_Problem description_. What is the number of lines in the entries below that include the word "collect"? Provide the number only.

_The input_.
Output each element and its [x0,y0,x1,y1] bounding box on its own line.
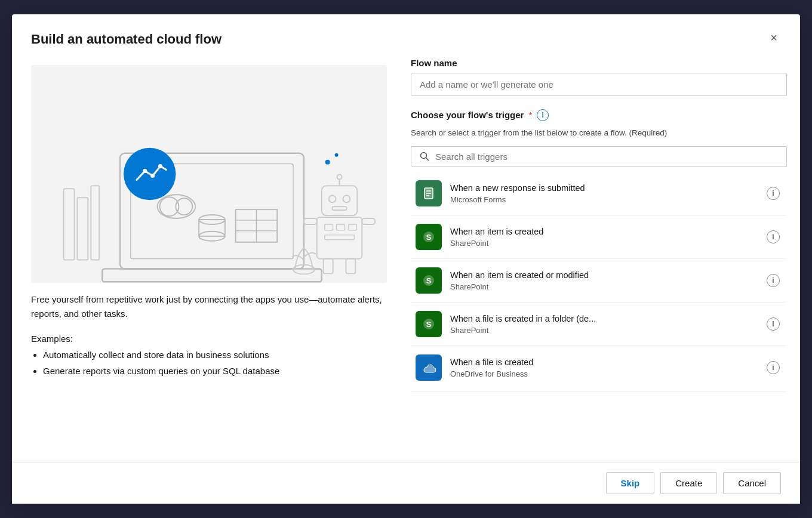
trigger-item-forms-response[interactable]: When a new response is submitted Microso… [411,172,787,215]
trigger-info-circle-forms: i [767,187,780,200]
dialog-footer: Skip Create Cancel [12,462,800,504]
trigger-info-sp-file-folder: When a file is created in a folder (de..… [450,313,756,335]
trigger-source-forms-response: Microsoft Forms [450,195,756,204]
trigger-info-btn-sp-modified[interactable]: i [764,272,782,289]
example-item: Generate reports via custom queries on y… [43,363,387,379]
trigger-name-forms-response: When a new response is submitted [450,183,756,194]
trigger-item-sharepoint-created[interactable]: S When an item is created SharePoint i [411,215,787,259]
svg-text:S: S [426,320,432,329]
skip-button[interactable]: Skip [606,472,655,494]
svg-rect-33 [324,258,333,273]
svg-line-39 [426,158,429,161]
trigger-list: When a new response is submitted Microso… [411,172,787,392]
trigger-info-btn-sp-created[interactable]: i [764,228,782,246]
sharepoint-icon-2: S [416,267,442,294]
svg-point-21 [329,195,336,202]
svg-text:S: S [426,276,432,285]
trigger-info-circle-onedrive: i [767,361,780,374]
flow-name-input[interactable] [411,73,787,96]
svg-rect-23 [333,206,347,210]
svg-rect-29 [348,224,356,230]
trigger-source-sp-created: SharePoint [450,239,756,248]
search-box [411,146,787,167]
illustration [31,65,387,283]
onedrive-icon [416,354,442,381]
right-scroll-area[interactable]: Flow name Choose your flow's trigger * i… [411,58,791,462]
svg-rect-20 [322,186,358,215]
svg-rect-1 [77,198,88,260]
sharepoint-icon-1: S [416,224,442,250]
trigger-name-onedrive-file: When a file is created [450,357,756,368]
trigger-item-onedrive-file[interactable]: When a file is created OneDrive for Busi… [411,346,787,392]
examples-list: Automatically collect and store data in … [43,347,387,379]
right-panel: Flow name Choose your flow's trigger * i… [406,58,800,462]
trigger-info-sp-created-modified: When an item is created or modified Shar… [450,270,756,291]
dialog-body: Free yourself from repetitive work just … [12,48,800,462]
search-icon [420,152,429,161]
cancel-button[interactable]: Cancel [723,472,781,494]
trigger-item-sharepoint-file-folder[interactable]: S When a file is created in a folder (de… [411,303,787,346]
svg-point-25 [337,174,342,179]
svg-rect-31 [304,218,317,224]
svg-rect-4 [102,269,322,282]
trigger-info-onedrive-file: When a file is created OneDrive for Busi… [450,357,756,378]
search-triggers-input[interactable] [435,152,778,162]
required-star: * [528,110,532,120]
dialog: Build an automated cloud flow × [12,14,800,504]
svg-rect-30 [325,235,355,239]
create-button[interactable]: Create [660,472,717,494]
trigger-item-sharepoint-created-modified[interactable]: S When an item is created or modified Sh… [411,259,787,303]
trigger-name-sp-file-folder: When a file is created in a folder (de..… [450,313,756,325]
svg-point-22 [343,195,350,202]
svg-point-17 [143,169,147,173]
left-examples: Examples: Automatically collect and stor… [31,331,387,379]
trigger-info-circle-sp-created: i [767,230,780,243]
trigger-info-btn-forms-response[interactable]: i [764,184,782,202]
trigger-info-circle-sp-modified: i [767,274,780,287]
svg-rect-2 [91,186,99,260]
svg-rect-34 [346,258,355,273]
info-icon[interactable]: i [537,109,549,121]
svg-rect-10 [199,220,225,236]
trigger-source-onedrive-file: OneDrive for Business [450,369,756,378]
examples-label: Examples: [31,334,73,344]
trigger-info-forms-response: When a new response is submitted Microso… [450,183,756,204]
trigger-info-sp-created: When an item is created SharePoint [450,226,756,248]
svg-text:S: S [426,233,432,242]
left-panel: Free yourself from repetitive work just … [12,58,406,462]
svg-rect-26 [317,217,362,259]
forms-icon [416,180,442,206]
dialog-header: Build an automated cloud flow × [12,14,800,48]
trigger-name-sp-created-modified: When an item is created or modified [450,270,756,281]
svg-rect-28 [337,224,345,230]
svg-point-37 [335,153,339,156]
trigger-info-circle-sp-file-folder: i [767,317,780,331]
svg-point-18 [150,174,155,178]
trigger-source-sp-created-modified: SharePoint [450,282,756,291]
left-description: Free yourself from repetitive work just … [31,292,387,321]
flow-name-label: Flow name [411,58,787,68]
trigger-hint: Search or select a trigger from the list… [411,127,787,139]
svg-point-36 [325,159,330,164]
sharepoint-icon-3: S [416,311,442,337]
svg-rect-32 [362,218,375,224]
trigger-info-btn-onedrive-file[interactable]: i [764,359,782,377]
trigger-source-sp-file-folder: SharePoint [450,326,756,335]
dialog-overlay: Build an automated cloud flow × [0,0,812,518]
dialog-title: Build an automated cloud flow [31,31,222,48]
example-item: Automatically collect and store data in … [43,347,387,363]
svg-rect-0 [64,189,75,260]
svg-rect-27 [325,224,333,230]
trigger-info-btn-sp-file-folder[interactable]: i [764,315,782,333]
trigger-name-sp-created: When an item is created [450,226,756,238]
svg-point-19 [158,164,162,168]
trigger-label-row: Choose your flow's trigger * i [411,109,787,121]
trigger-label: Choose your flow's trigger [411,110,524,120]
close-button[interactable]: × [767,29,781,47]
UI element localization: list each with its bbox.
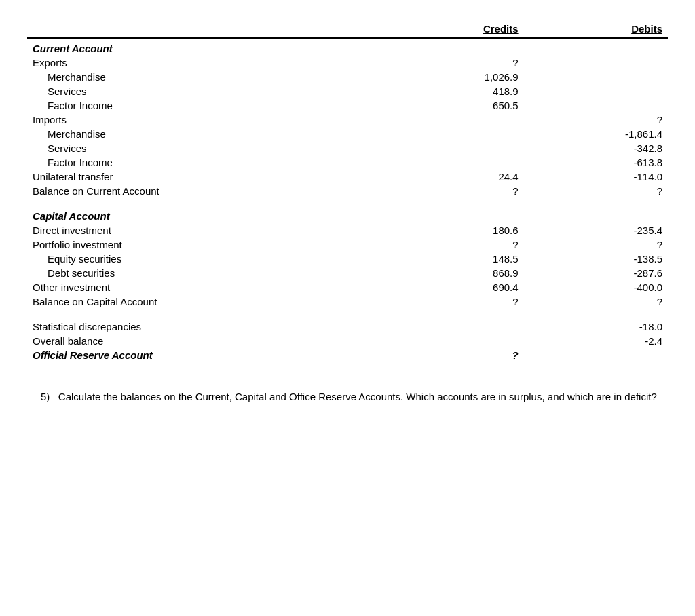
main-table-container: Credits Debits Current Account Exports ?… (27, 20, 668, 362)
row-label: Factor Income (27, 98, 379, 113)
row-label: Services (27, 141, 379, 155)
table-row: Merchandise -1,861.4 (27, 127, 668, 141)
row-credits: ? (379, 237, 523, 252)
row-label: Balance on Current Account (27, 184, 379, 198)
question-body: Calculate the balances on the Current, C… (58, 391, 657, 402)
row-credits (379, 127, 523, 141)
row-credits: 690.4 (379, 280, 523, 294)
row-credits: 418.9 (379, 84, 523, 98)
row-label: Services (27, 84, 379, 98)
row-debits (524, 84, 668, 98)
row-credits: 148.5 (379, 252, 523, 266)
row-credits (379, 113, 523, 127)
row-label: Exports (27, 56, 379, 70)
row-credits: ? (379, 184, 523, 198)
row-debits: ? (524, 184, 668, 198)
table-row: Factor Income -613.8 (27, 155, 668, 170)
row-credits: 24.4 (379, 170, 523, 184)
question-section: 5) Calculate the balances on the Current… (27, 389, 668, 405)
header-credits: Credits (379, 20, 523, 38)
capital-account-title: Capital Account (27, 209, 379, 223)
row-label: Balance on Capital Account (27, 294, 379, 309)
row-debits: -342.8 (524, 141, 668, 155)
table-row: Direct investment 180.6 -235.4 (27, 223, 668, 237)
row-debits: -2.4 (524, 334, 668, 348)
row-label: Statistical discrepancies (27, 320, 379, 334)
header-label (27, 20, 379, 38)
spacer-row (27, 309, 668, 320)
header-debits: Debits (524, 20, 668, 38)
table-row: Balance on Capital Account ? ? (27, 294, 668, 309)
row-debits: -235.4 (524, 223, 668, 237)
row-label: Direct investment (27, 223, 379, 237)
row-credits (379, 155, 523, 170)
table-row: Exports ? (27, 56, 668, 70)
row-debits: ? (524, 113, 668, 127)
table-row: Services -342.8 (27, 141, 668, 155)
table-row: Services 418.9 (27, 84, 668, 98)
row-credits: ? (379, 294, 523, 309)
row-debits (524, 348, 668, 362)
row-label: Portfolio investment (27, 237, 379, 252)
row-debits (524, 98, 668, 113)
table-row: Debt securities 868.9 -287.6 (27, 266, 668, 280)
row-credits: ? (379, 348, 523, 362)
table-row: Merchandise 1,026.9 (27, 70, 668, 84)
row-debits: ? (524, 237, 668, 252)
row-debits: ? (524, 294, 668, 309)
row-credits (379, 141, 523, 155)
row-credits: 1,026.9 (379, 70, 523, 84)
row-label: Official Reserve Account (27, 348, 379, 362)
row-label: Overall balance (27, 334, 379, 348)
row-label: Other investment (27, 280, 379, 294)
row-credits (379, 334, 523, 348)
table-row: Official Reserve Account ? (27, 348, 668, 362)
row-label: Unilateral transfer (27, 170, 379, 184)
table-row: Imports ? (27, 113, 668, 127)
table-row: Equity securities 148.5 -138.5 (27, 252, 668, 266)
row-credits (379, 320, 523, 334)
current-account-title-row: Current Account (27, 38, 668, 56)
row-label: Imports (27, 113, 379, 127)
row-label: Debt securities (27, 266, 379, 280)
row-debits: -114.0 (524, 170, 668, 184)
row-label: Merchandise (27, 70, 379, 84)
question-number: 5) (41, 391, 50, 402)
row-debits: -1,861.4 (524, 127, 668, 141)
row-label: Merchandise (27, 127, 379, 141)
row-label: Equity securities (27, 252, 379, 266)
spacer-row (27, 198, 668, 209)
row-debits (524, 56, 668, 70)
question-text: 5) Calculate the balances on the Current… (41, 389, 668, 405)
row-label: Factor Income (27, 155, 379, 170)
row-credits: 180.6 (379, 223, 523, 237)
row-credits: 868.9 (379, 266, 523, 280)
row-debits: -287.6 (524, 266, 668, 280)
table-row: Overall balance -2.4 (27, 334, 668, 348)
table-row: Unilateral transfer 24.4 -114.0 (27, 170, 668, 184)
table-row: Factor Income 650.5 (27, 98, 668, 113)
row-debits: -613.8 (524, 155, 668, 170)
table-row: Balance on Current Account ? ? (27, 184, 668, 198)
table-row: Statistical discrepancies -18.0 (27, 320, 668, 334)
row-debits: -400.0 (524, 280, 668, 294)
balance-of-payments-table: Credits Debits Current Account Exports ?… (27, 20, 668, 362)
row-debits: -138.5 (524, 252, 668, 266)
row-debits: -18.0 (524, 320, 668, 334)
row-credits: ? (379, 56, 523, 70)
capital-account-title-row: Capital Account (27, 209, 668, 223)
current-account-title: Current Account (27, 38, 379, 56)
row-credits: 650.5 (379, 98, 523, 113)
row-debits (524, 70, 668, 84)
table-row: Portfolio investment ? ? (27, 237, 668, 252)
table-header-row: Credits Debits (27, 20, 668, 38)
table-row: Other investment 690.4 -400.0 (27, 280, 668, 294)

_Exercise response_. 3